- _DATA SECTION_:
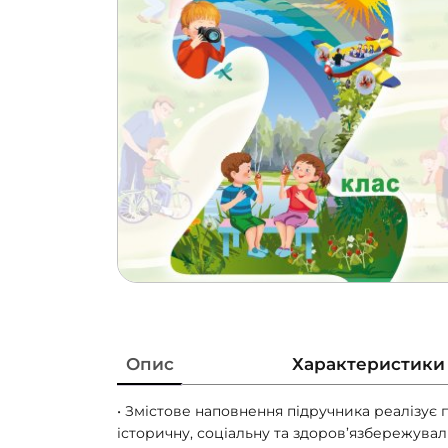
Опис
Характеристики
• Змістове наповнення підручника реалізує
історичну, соціальну та здоров’язбережувал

- _REQUIRED WORK_: Print the full listing above again with exact wording and no images.

- _TASK SOLUTION_:
Опис
Характеристики
• Змістове наповнення підручника реалізує
історичну, соціальну та здоров’язбережувал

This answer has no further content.